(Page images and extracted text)
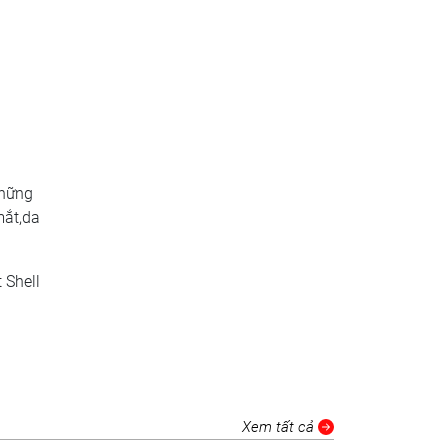
những
mắt,da
 Shell
Xem tất cả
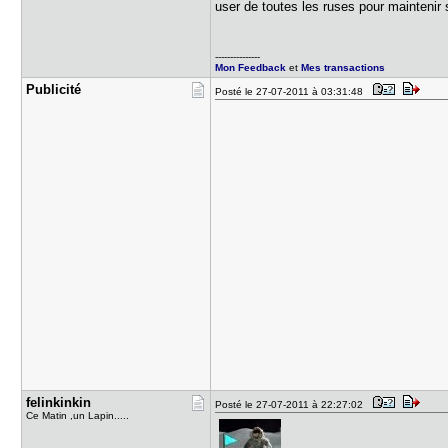
user de toutes les ruses pour maintenir
---------------
Mon Feedback
et
Mes transactions
Publicité
Posté le 27-07-2011 à 03:31:48
felinkinki​n
Posté le 27-07-2011 à 22:27:02
Ce Matin ,un Lapin.....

Directions:
Copy every record verbatim while leaving each picture out.

Answer:
những
mắt,da
 Shell
Xem tất cả
user de toutes les ruses pour maintenir
---------------
Mon Feedback
et
Mes transactions
Publicité
Posté le 27-07-2011 à 03:31:48
felinkinki​n
Posté le 27-07-2011 à 22:27:02
Ce Matin ,un Lapin.....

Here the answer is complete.